Input for this task Start Marker
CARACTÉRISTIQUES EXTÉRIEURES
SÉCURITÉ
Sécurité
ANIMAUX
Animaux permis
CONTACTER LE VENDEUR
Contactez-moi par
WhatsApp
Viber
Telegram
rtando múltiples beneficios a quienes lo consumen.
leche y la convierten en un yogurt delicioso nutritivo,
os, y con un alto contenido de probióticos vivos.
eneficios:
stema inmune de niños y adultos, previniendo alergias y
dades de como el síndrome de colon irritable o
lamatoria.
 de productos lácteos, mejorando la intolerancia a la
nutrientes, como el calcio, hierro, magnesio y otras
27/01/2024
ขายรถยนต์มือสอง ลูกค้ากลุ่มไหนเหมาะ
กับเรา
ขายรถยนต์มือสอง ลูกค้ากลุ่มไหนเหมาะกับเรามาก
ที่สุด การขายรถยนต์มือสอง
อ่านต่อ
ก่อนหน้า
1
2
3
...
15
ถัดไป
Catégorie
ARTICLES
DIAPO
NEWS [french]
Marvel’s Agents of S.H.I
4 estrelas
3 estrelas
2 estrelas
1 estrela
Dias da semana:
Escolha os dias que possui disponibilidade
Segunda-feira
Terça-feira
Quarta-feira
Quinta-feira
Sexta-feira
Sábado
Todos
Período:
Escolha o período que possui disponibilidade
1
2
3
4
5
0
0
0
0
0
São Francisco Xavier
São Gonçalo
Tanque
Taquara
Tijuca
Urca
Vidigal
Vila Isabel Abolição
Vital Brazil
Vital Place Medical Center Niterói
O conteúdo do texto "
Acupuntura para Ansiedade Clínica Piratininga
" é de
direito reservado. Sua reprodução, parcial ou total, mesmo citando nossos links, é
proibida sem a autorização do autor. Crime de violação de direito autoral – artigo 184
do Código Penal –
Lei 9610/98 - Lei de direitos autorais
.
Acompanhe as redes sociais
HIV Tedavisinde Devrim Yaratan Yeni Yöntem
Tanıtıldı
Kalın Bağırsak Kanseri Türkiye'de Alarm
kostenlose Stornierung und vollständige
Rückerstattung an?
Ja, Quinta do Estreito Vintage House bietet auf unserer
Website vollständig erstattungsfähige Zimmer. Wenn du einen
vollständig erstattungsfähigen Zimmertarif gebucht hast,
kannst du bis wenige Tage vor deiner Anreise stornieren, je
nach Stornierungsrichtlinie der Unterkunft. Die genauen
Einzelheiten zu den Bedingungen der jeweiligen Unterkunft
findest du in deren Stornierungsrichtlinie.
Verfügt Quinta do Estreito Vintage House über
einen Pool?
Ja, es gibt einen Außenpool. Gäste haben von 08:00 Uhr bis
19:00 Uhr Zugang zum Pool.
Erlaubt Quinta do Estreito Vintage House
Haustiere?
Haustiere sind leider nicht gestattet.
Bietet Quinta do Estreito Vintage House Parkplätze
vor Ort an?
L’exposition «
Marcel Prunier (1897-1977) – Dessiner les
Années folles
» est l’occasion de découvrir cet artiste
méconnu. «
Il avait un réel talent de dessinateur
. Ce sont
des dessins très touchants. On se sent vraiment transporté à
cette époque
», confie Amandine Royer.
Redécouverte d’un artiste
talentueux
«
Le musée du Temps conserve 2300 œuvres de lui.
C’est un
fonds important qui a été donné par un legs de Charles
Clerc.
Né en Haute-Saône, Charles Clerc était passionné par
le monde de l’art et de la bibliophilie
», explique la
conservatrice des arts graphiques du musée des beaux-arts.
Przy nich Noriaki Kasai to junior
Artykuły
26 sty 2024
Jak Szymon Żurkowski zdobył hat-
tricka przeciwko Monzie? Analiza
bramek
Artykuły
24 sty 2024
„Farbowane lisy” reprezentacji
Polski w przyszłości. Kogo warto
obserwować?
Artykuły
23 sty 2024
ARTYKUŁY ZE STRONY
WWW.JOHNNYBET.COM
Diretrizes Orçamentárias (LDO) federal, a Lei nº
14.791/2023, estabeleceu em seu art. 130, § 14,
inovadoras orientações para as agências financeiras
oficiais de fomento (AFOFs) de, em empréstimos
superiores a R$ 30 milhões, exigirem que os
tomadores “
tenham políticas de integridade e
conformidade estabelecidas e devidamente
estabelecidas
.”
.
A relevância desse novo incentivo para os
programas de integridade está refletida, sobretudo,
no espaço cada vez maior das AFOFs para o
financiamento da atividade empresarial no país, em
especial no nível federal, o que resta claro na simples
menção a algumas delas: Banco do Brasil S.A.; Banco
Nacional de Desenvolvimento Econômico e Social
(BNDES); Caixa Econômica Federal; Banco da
Input for this task End Marker
**About this task:** Scan the listing above and report how many of its lines hold the word "possui", giving the number only.

**Expected output:** 2